A linguist's hint (suspending my scepticism
just a little :)). If *-dura- in Germanic has anything to do with doors or
gates, it must be an indigenous word (not excluding the possibility of a calque,
of course). The IE root noun *dHwor-/*dHur- was moved to less archaic
declensions in the individual Germanic languages, everywhere with the
generalised weak form of the root, *dur-, yielding _all_ the reflexes you quote.

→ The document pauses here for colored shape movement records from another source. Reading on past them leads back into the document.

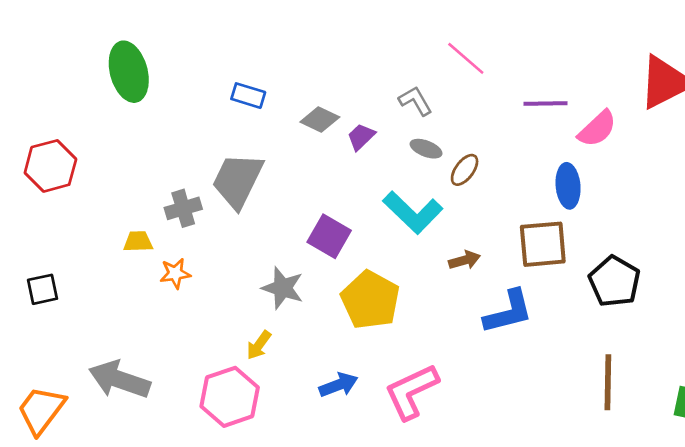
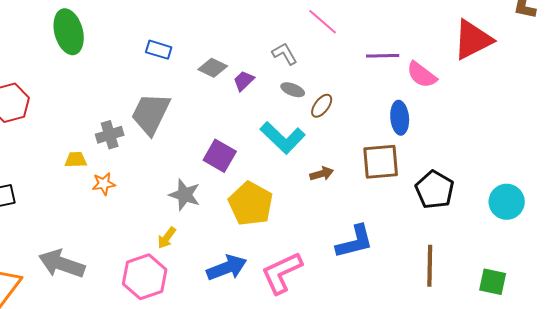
pink semicircle: (597, 129) -> (422, 75), turned 80
blue L-shape: (508, 312) -> (355, 242), moved
blue arrow: (338, 385) -> (227, 268), size x1.4

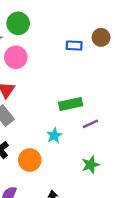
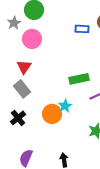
orange circle: (30, 160) -> (52, 114), moved

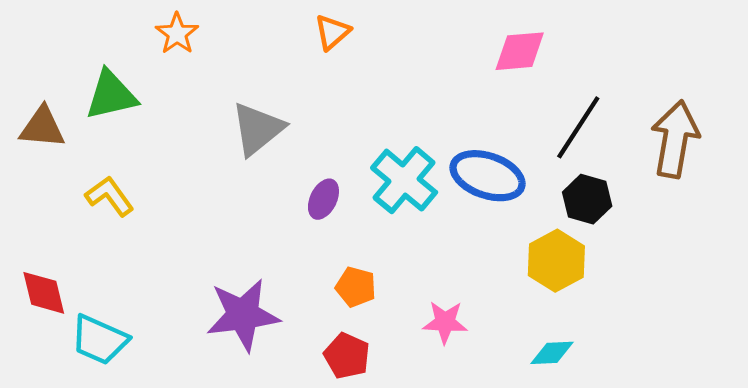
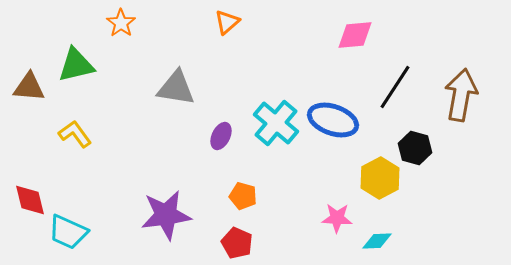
gray triangle: (258, 129) -> (176, 88), turned 48
black hexagon: (587, 199) -> (415, 148), moved
pink star: (445, 322) -> (337, 218), moved

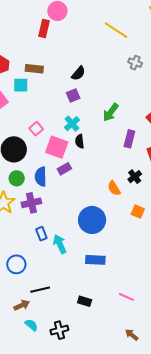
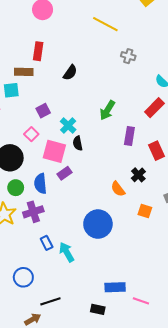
red rectangle: (44, 28) -> (38, 51), moved
purple square: (73, 96) -> (43, 111), moved
blue rectangle: (95, 260) -> (115, 287), moved

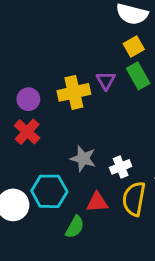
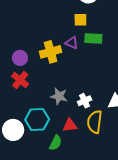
yellow square: (134, 46) -> (80, 20), moved, turned 32
green rectangle: (138, 76) -> (93, 39), turned -54
purple triangle: (106, 80) -> (72, 43), turned -32

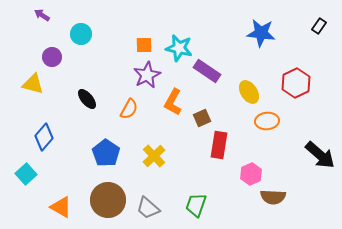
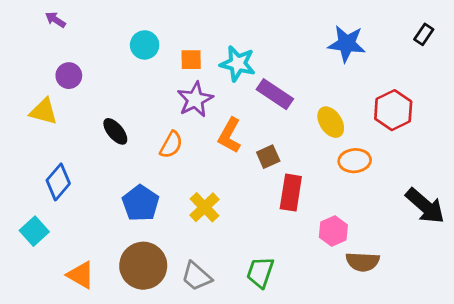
cyan circle: (81, 34) -> (145, 45), moved

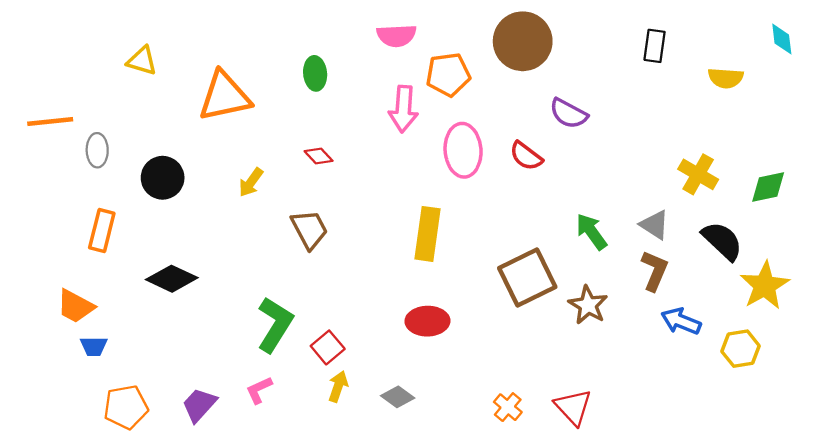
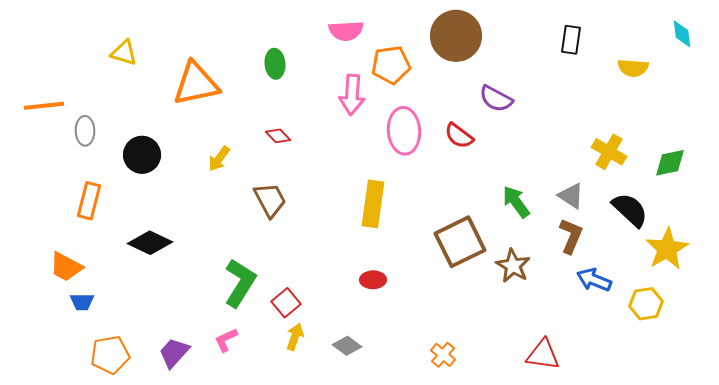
red ellipse: (427, 321) -> (373, 280), size x0.7
red triangle: (573, 407) -> (543, 355), moved, turned -39

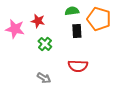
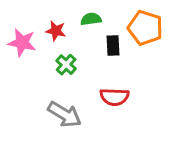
green semicircle: (72, 11) -> (91, 19), moved
gray arrow: (44, 78) -> (65, 114), size x1.6

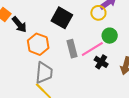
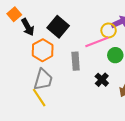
black square: (62, 18) -> (58, 27), moved
pink line: (92, 49) -> (97, 42), moved

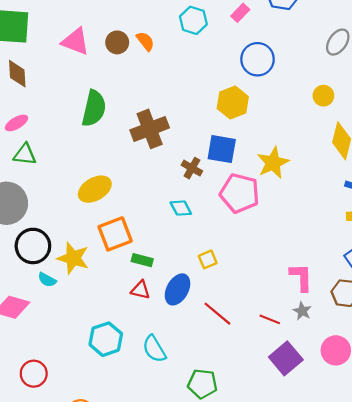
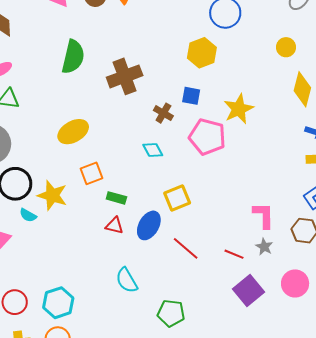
blue square: (222, 149) -> (191, 96), size x0.7
orange square: (115, 234) -> (92, 173), size x0.7
yellow square: (208, 259) -> (177, 198), size x1.5
cyan hexagon: (106, 339) -> (58, 303), moved

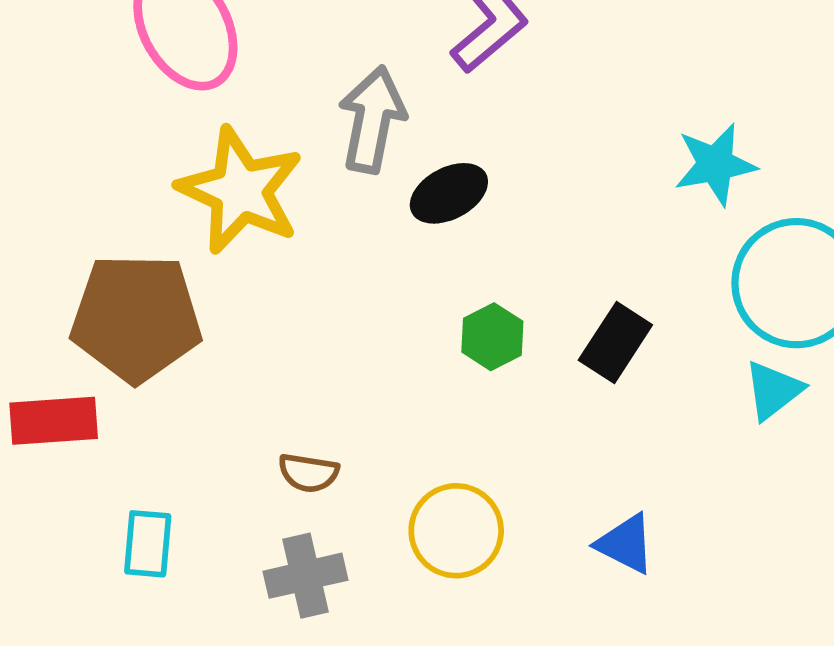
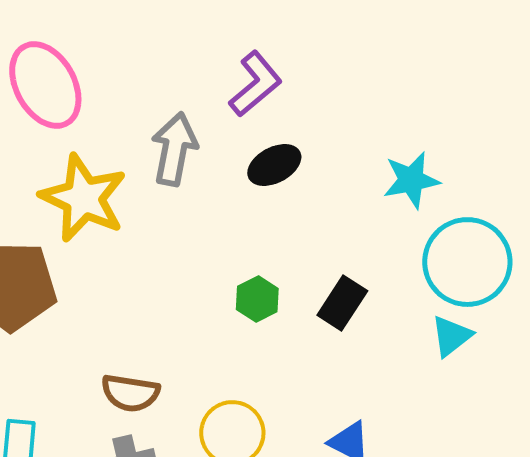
black ellipse: (449, 193) -> (274, 165), moved
brown semicircle: (308, 473) -> (130, 393), size x1.4

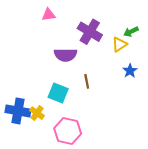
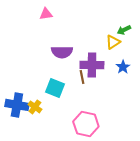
purple cross: (90, 32) -> (92, 65), moved, turned -30
pink hexagon: (68, 131) -> (86, 124), moved

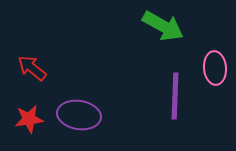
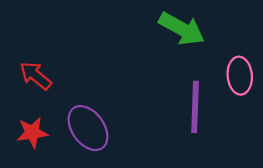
purple ellipse: (79, 115) -> (88, 128), turned 45

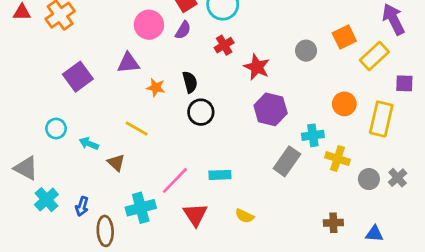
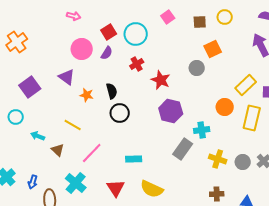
orange square: (344, 37) -> (213, 49), moved
yellow rectangle: (374, 56) -> (246, 85), moved
purple triangle: (128, 63) -> (67, 77), turned 42
cyan circle: (56, 129) -> (16, 117), moved
yellow cross: (337, 159) -> (218, 159), moved
pink line: (175, 180) -> (92, 153), moved
cyan cross: (141, 208) -> (76, 183), turned -35
yellow semicircle: (245, 216) -> (152, 189), size x1.6

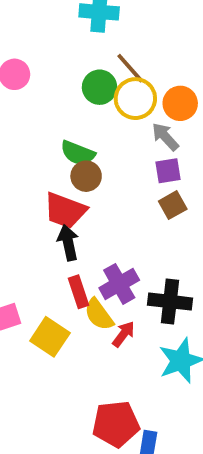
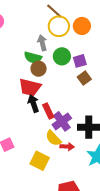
green circle: (100, 87) -> (62, 56), moved
gray arrow: (165, 137) -> (42, 43), moved, turned 35
red rectangle: (79, 292) -> (48, 111), moved
red arrow: (124, 334) -> (67, 147), turned 64
yellow square: (50, 337) -> (40, 161), moved

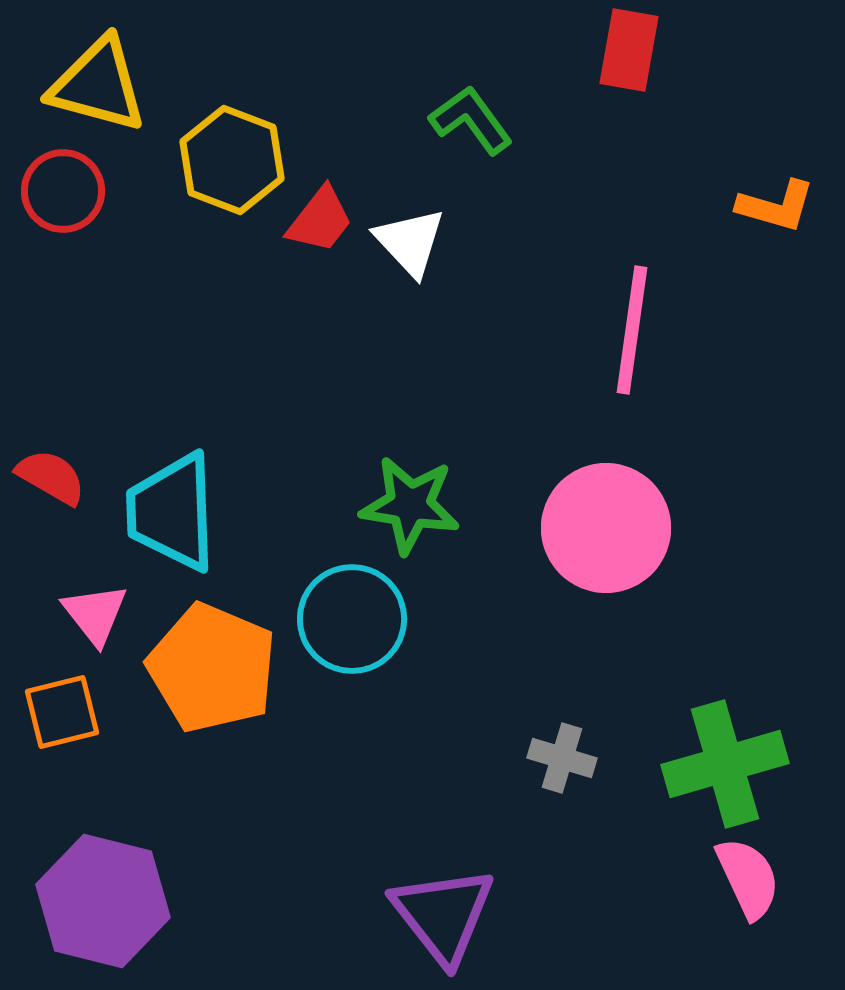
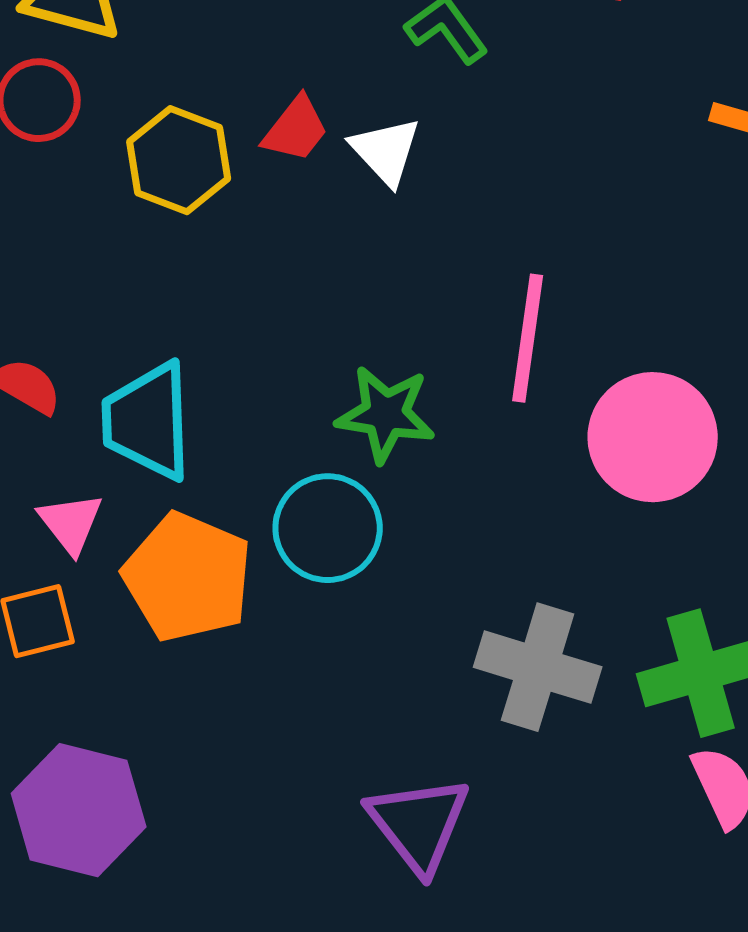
yellow hexagon: (232, 160) -> (179, 160), moved
pink line: (632, 330) -> (528, 338), moved
pink circle: (606, 528) -> (653, 437), moved
gray cross: (562, 758) -> (538, 667), size x1.8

In Gothic we have the regular lowering of *u before /r/, giving /o/ spelt
<au>, in a weak feminine version of the word *dur-o:n-, in OE we have a
secondary feminine u-stem <duru> (*dur-u-) beside the neuter <dor>
from *dur-a-, with the predictable lowering of the *u before the *a of the
second syllable, ON dyrr, OS duri and similar forms in German and Dutch
reflect the old athematic plural *dur-iz, etc., etc., etc. In older Germanic /u/
and short /o/ developed from positional variants of the same PGmc.
phoneme.
Suffice it to say that the forms are
unproblematic, since well-known morphological and phonological processes in
Germanic account for their derivation from *dur- quite satisfactorily. As
regards its form, *-duraz would correspond _exactly_ (as a cognate, not as a
loan) to Greek <-thuros> in compounds. It can't be an occupational term,
though: not "porters" or "gatekeepers" but "having such and such gates" (as in
Gk. ditHuros, Lat. biforis ~ biforus 'having two doors' or athuros 'having
no gate, open'), depending on how we interpret the first part of the compound
(if you want a loan from Greek, <hermo:n> won't do, since the first part
of <X-tHuros> must be the composition form of a stem, not an inflected
word).
Now, a fresh thought: what about those 540
doors of Valhalla in the Norse tradition? (if I remember aright, 800 men
could march in abreast through each of them). Weren't they
ermen?
Piotr
----- Original Message -----
Sent: Thursday, May 09, 2002 8:18 PM
Subject: [tied] Hermunduri as Border Merchants
As far as, matching the vowel with the apparent Germanic -u-
in Hermunduri
and Hermondoroi, all I have is that in Gothic we have attested
<daur>, in ON,
<dyr>, OHG <tor>, and according to OED, OE
had <dor>, <dure>, <dor> and
<dure>, suggesting
multiple sources- all meaning gate or door. I see no
reason to think
that the idea of a closed or open door or gate meaning ACCESS
or lack of it
did not exist in any Germanic mind. It clearly did in Latin
(e.g.,
<dithurus> a seat in the Roman tribunal.)